In paper [9], Thom Badings, Murat Cubuktepe, Nils Jansen, Sebastian Junges, Joost-Pieter Katoen and Ufuk Topcu present techniques to verify probabilistic temporal logic specifications against uncertain parametric Markov decision processes. This is a probabilistic model for sequential decision-making problems in which some transitions are described by unknown probability distributions over parameter values. The authors propose a sampling-based approach to generate tight and high-confidence bounds on the probability of satisfying a specification, evaluated on a range of standard benchmarks.

2.8 Analysis of non-Markovian repairable fault trees through rare event simulation

In paper [10], Carlos E. Budde, Pedro R. D’Argenio, Raúl E. Monti and Mariëlle Stoelinga present formal methods for the analysis of dynamic fault trees, a formalism for assessing the dependability of safety-critical systems used in the field of reliability engineering. They propose Monte Carlo simulation techniques, focusing in particular on an automated approach to discovering so-called importance functions, which can be used to effectively analyze systems where the events of interest occur only very rarely.
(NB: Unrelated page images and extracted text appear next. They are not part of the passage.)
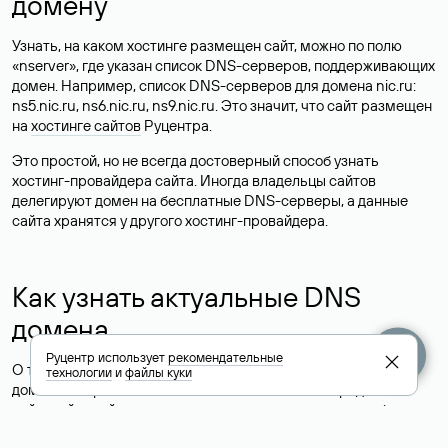
домену
Узнать, на каком хостинге размещен сайт, можно по полю
«nserver», где указан список DNS-серверов, поддерживающих
домен. Например, список DNS-серверов для домена nic.ru:
ns5.nic.ru, ns6.nic.ru, ns9.nic.ru. Это значит, что сайт размещен
на
хостинге сайтов
Руцентра.
Это простой, но не всегда достоверный способ узнать
хостинг-провайдера сайта. Иногда владельцы сайтов
делегируют домен на бесплатные DNS-серверы, а данные
сайта хранятся у другого хостинг-провайдера.
Как узнать актуальные DNS
домена
Руцентр использует
рекомендательные
О том, где можно посмотреть список DNS-серверов для
технологии
и
файлы куки
домена в сервисе Whois, мы написали выше. Порядок
действий такой же, как при определении хостинга: необходимо
ввести доменное имя в поисковую строку Whois, после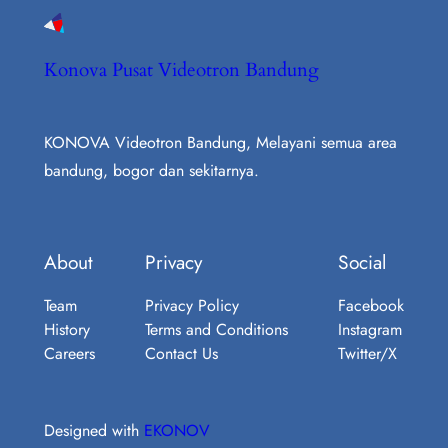
Konova Pusat Videotron Bandung
KONOVA Videotron Bandung, Melayani semua area
bandung, bogor dan sekitarnya.
About
Privacy
Social
Team
Privacy Policy
Facebook
History
Terms and Conditions
Instagram
Careers
Contact Us
Twitter/X
Designed with
EKONOV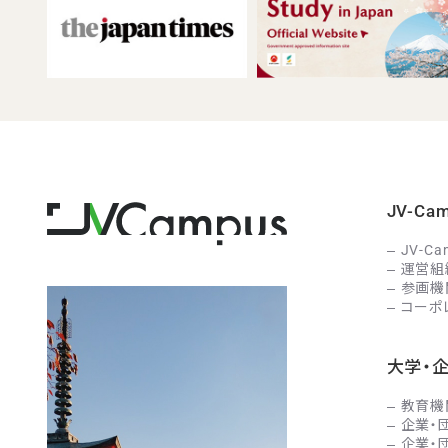
JV-C
JV-C
運営組
参画機
コーポ
大学・
教育機
企業・
企業・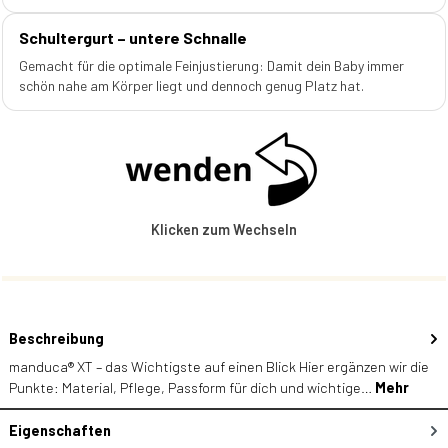
Schultergurt – untere Schnalle
Gemacht für die optimale Feinjustierung: Damit dein Baby immer
schön nahe am Körper liegt und dennoch genug Platz hat.
Klicken zum Wechseln
Beschreibung
manduca® XT – das Wichtigste auf einen Blick Hier ergänzen wir die
Punkte: Material, Pflege, Passform für dich und wichtige…
Mehr
Eigenschaften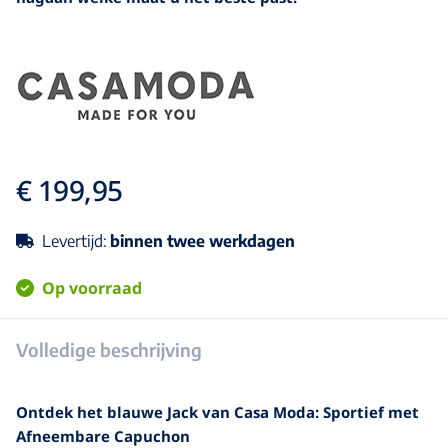
€ 199,95
Levertijd:
binnen twee werkdagen
Op voorraad
Volledige beschrijving
Ontdek het blauwe Jack van Casa Moda: Sportief met
Afneembare Capuchon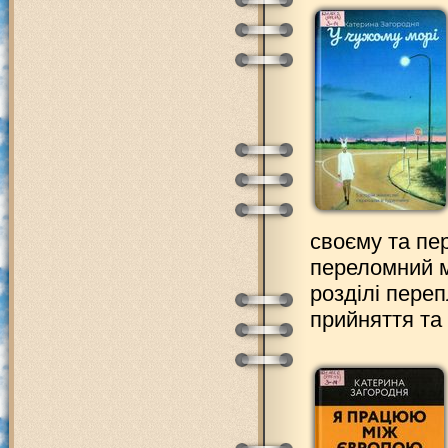
своєму та пе
переломний м
розділі переп
прийняття та 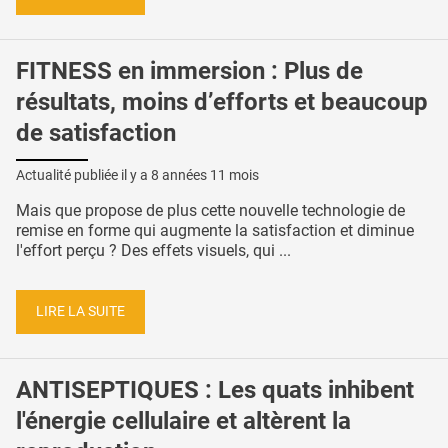
FITNESS en immersion : Plus de
résultats, moins d’efforts et beaucoup
de satisfaction
Actualité publiée il y a
8 années 11 mois
Mais que propose de plus cette nouvelle technologie de
remise en forme qui augmente la satisfaction et diminue
l'effort perçu ? Des effets visuels, qui ...
LIRE LA SUITE
ANTISEPTIQUES : Les quats inhibent
l'énergie cellulaire et altèrent la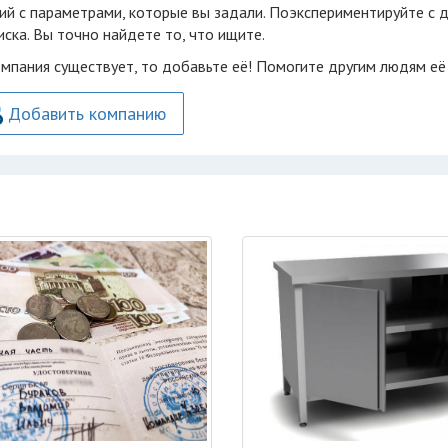
ий с параметрами, которые вы задали. Поэкспериментируйте с 
ска. Вы точно найдете то, что ищите.
омпания существует, то добавьте её! Помогите другим людям её
Добавить компанию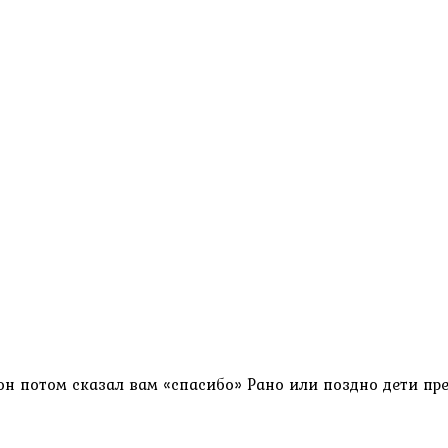
 он потом сказал вам «спасибо» Рано или поздно дети пр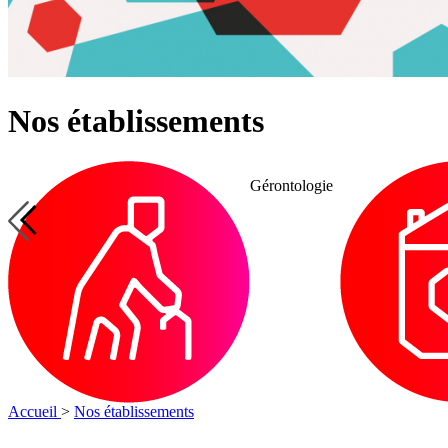
Nos établissements
Gérontologie
Autonomie
Gérontologie
à
domicile
Accueil
>
Nos établissements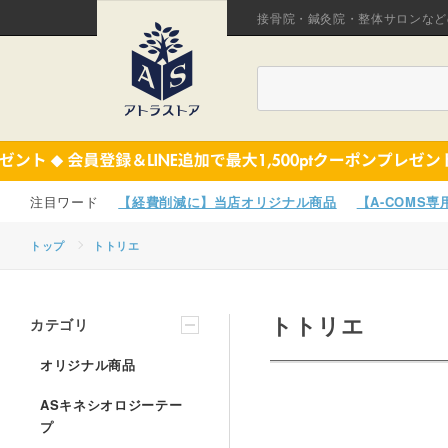
接骨院・鍼灸院・整体サロンなど
【経費削減に】当店オリジナル商品
【A-COMS
トップ
トトリエ
トトリエ
カテゴリ
オリジナル商品
ASキネシオロジーテー
プ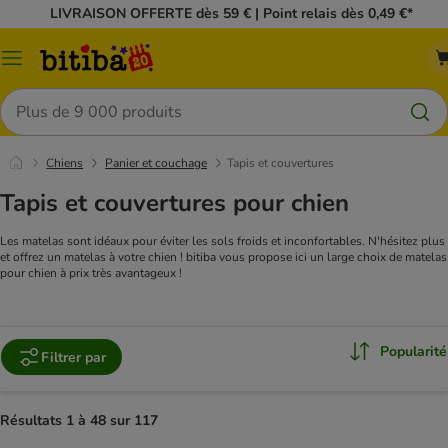
LIVRAISON OFFERTE dès 59 € | Point relais dès 0,49 €*
Menu
Rechercher
Chiens
Panier et couchage
Tapis et couvertures
Tapis et couvertures pour chien
Les matelas sont idéaux pour éviter les sols froids et inconfortables. N'hésitez plus
et offrez un matelas à votre chien ! bitiba vous propose ici un large choix de matelas
pour chien à prix très avantageux !
Popularité
Filtrer par
Résultats 1 à 48 sur 117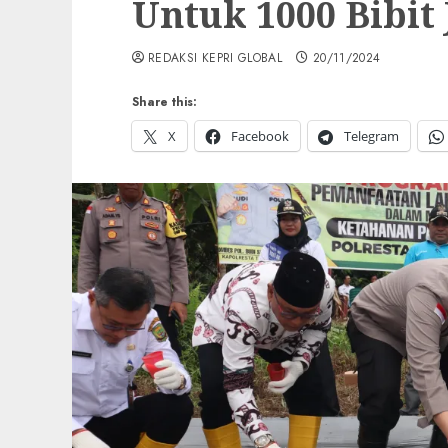
Untuk 1000 Bibit
REDAKSI KEPRI GLOBAL
20/11/2024
Share this:
X
Facebook
Telegram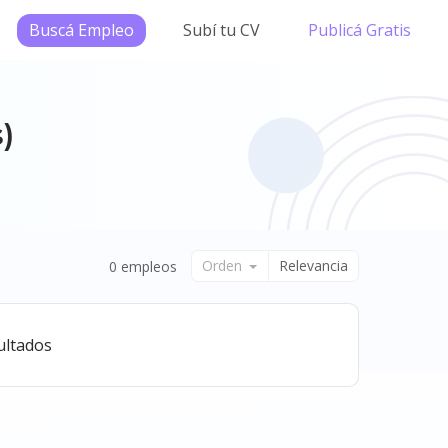
Buscá Empleo
Subí tu CV
Publicá Gratis
)
Orden
Relevancia
0 empleos
ultados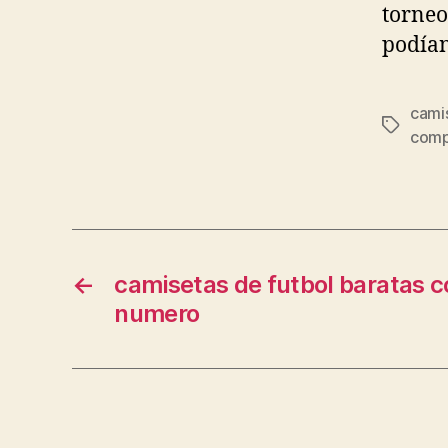
torneo
podían
camis
Etiqueta
comp
←
camisetas de futbol baratas 
numero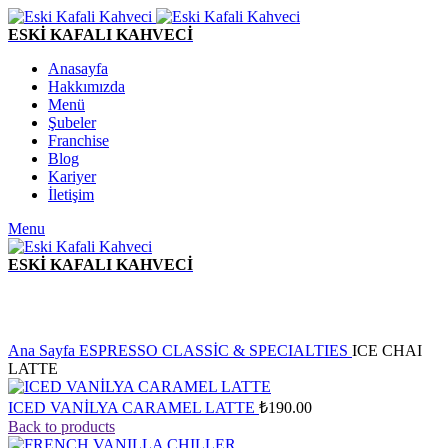
ESKİ KAFALI KAHVECİ
Anasayfa
Hakkımızda
Menü
Şubeler
Franchise
Blog
Kariyer
İletişim
Menu
ESKİ KAFALI KAHVECİ
Click to enlarge
Ana Sayfa
ESPRESSO CLASSİC & SPECIALTIES
ICE CHAI
LATTE
ICED VANİLYA CARAMEL LATTE
₺
190.00
Back to products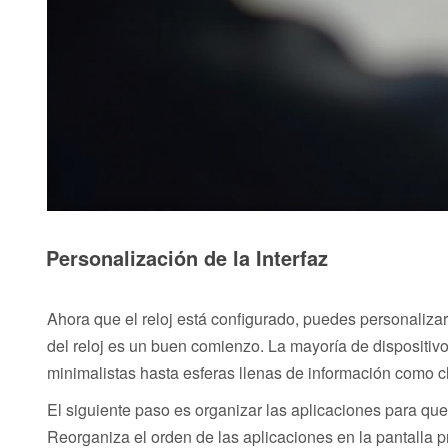
Personalización de la Interfaz
Ahora que el reloj está configurado, puedes personalizar
del reloj es un buen comienzo. La mayoría de dispositiv
minimalistas hasta esferas llenas de información como c
El siguiente paso es organizar las aplicaciones para que
Reorganiza el orden de las aplicaciones en la pantalla pr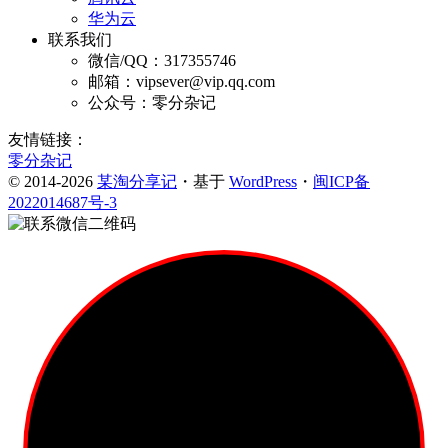
华为云
联系我们
微信/QQ：317355746
邮箱：vipsever@vip.qq.com
公众号：零分杂记
友情链接：
零分杂记
© 2014-2026
某淘分享记
・基于
WordPress
・
闽ICP备
2022014687号-3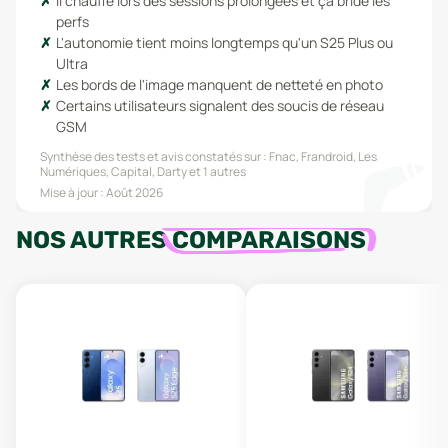
Il chauffe lors des sessions prolongées et ça bride les
perfs
L'autonomie tient moins longtemps qu'un S25 Plus ou
Ultra
Les bords de l'image manquent de netteté en photo
Certains utilisateurs signalent des soucis de réseau
GSM
Synthèse des tests et avis constatés sur :
Fnac, Frandroid, Les
Numériques, Capital, Darty
et 1 autres
Mise à jour :
Août 2026
NOS AUTRES
COMPARAISONS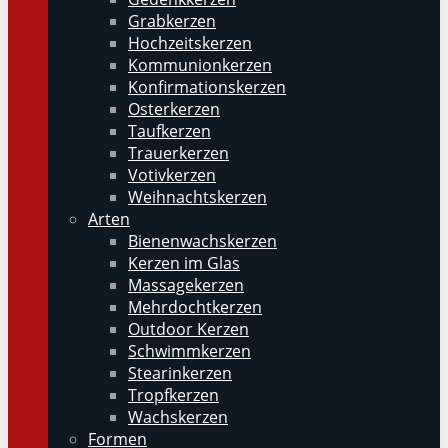
Grabkerzen
Hochzeitskerzen
Kommunionkerzen
Konfirmationskerzen
Osterkerzen
Taufkerzen
Trauerkerzen
Votivkerzen
Weihnachtskerzen
Arten
Bienenwachskerzen
Kerzen im Glas
Massagekerzen
Mehrdochtkerzen
Outdoor Kerzen
Schwimmkerzen
Stearinkerzen
Tropfkerzen
Wachskerzen
Formen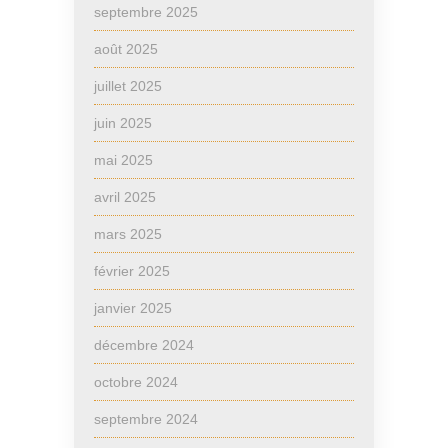
septembre 2025
août 2025
juillet 2025
juin 2025
mai 2025
avril 2025
mars 2025
février 2025
janvier 2025
décembre 2024
octobre 2024
septembre 2024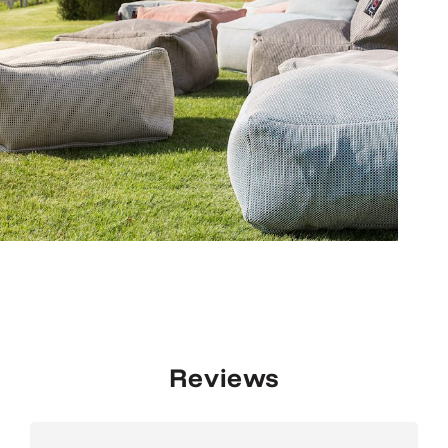
Reviews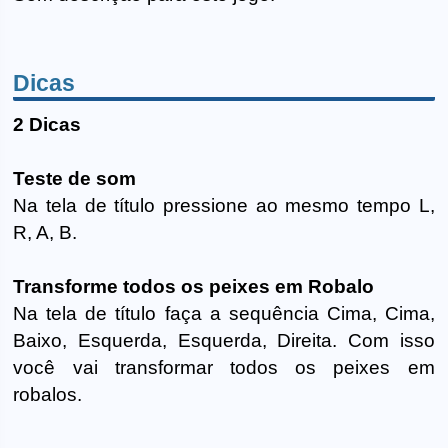
Dicas
2 Dicas
Teste de som
Na tela de título pressione ao mesmo tempo L,
R, A, B.
Transforme todos os peixes em Robalo
Na tela de título faça a sequência Cima, Cima,
Baixo, Esquerda, Esquerda, Direita. Com isso
você vai transformar todos os peixes em
robalos.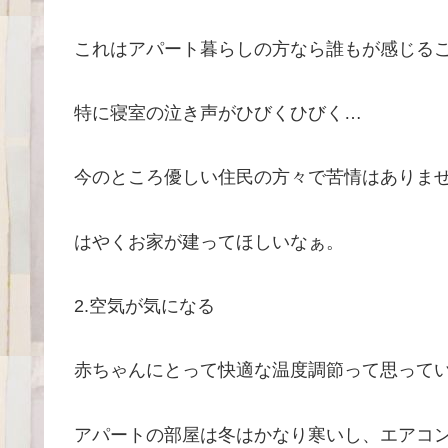
これはアパート暮らしの方なら誰もが感じる
特に寝室の泣き声がひびくひびく…
今のところ優しい住民の方々で苦情はありま
はやくお家が建ってほしいなぁ。
2.空気が気になる
赤ちゃんにとって快適な温度調節って思って
アパートの部屋は冬はかなり寒いし、エアコ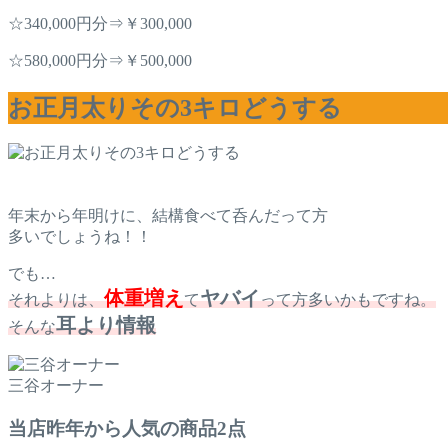
☆340,000円分⇒￥300,000
☆580,000円分⇒￥500,000
お正月太りその3キロどうする
年末から年明けに、結構食べて呑んだって方
多いでしょうね！！
でも…
体重増え
ヤバイ
それよりは、
て
って方多いかもですね。
耳より情報
そんな
三谷オーナー
当店昨年から人気の商品2点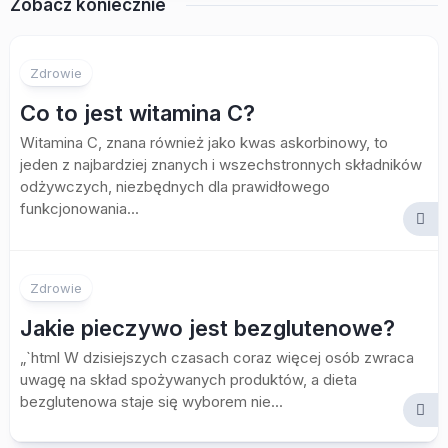
Zobacz koniecznie
Zdrowie
Co to jest witamina C?
Witamina C, znana również jako kwas askorbinowy, to
jeden z najbardziej znanych i wszechstronnych składników
odżywczych, niezbędnych dla prawidłowego
funkcjonowania...
Zdrowie
Jakie pieczywo jest bezglutenowe?
„`html W dzisiejszych czasach coraz więcej osób zwraca
uwagę na skład spożywanych produktów, a dieta
bezglutenowa staje się wyborem nie...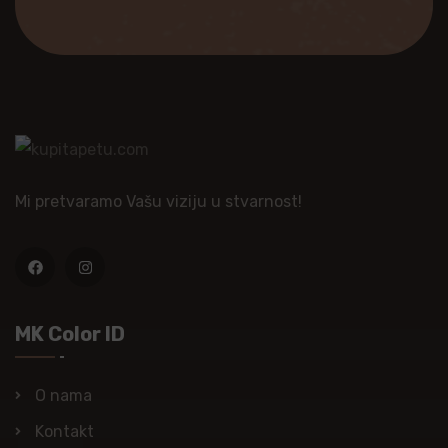
Mi pretvaramo Vašu viziju u stvarnost!
MK Color ID
O nama
Kontakt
Experimental results illustrate the techniques on a selection of case studies.

2.9 Full-program induction: verifying array programs sans loop invariants

In paper [11], Supratik Chakraborty, Ashutosh Gupta and Divyesh Unadkat propose techniques for verifying the safety of programs that use arrays. The approach is called full-program induction and targets programs that manipulate arrays of parametric size, using fully automated program transformations that avoid the need for generation of loop invariants. The performance of a prototype tool implementing this idea is evaluated on a set of software verification benchmarks.